With some hesitancy in county clerks’ offices here and there, the campaign to open more states to same-sex marriage has now reached a majority: twenty-six states, plus Washington, D.C. Beyond the five states whose cases ended in the Supreme Court on Monday, adding to the nineteen that were counted before then, the legal process is at or near its end in two more: Colorado and Nevada.
The opportunities for gays and lesbians to get marriage licenses in Colorado began earlier in the week after both the U.S. Court of Appeals for the Tenth Circuit and the Colorado Supreme Court closed out cases before them.
And the option to marry also appeared on Thursday to be imminent in Nevada, where state officials were no longer defending a ban and a private advocacy group withdrew its legal protests in the Supreme Court and the U.S. Court of Appeals for the Ninth Circuit. (The withdrawal filings, containing no explanation for the move, are here and here.) After the private group pulled out of the case, the Ninth Circuit noted that its earlier order putting its decision into effect remained “in full force.”
It appears that West Virginia will soon be included, after its governor and attorney general said on Thursday that they would no longer carry on the court battle to save their state’s ban.
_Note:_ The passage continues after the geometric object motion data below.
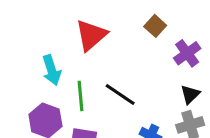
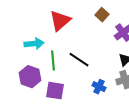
cyan arrow: (52, 70) -> (34, 44), turned -78

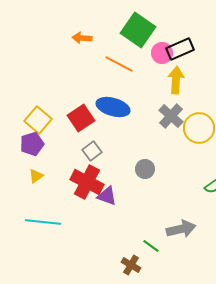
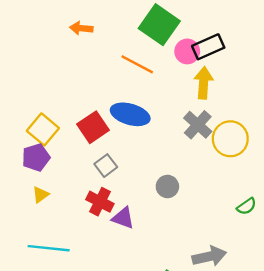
orange arrow: (82, 38) -> (81, 28), moved
red cross: (87, 182) -> (100, 202), size x0.7

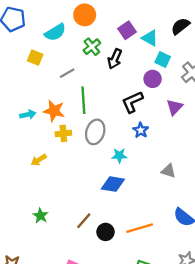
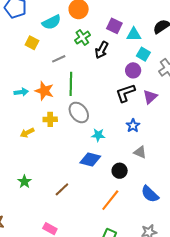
purple square: (127, 30) -> (114, 26), turned -35
cyan triangle: (150, 38) -> (134, 34), turned -35
black L-shape: (132, 102) -> (125, 93), moved
blue star: (141, 130) -> (133, 126), moved
gray ellipse: (95, 132) -> (79, 112), turned -60
yellow cross: (63, 133) -> (50, 119), moved
orange line: (140, 228) -> (110, 200), turned -40
black circle: (106, 232) -> (120, 171), moved

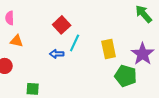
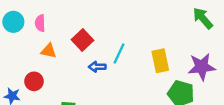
red square: (62, 25) -> (83, 40), moved
purple star: (143, 54) -> (202, 67), turned 30

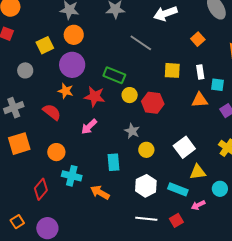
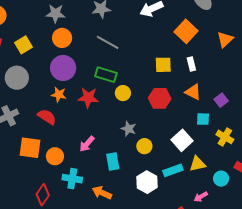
orange square: (198, 39) -> (186, 31), size x1.6
gray line: (141, 43) -> (108, 42), moved
yellow square: (45, 45) -> (24, 45), moved
gray circle: (25, 70) -> (17, 78), size x1.5
cyan square: (217, 85) -> (203, 119), moved
orange triangle: (200, 100) -> (193, 92), turned 36
red hexagon: (153, 103) -> (160, 98), moved
pink arrow: (89, 127) -> (87, 144), moved
orange square: (19, 144) -> (30, 148), moved, turned 30
cyan rectangle: (178, 189) -> (173, 170), moved, turned -36

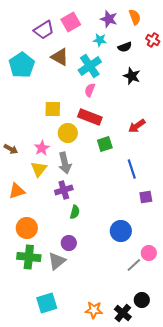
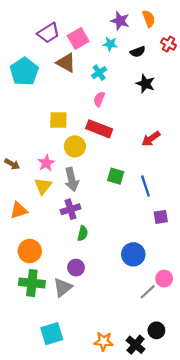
pink square: (71, 22) -> (78, 38), moved
cyan cross: (90, 66) -> (99, 73), size x0.6
green square: (105, 144) -> (116, 176), moved, turned 35

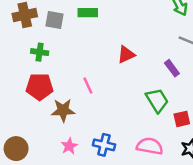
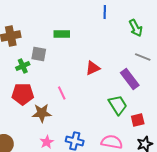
gray square: (54, 20) -> (39, 54), moved
green cross: (40, 52) -> (23, 66), turned -32
purple rectangle: (172, 68) -> (130, 79), size x1.5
Their state is included in the federal judiciary’s Fourth Circuit, and the nullification of the Virginia ban in the court of appeals for that region suggested that bans also would fall in the Carolinas and West Virginia.
In South Carolina, however, the state supreme court on Thursday ordered all probate judges in the state not to issue any marriage licenses, at least while the issue remained pending in a federal district court. The state’s highest court acted at the request of the state attorney general after the probate judge in Charleston County moved to issue a license to a lesbian couple.
In North Carolina, a federal trial judge on Thursday called for new briefs on what step should be taken next on the challenge to that state’s ban.
A decision by the Ninth Circuit on Tuesday to nullify a ban in Idaho (along with the ban in Nevada) created the likelihood that prohibitions would soon be set aside also in Alaska, Arizona, and Montana. However, Idaho has a challenge pending with Supreme Court Justice Anthony M. Kennedy; the same-sex couples involved in that case filed their response late Thursday afternoon, arguing that state officials “point to nothing that would justify” postponement of the Ninth Circuit decision “only days after the Court denied every other petition presenting the same claim.”
A decision by the Tenth Circuit against bans in Oklahoma and Utah (and left intact by the Supreme Court on Monday) suggested that similar prohibitions would be ended in Kansas and Wyoming. In Wyoming, a federal trial judge on Thursday scheduled a hearing for October 16 on whether to allow same-sex couples to begin marrying in that state. In Kansas, state officials have said they were studying the situation, but a state judge in a district in the Kansas City metropolitan area on Wednesday ordered clerks in that district to begin issuing marriage licenses to same-sex couples.
Developments in reaction to the Supreme Court’s action on Monday thus continued at the same accelerated pace that the courts have been following for the past sixteen months, with the prospect that, in a matter of days, as many as thirty-five states will be allowing gays and lesbians to marry — unless the Supreme Court should suddenly change its mind and opt to get involved.
A sign of the Court’s current view may come in the next day or so when it is expected to act on the Idaho case.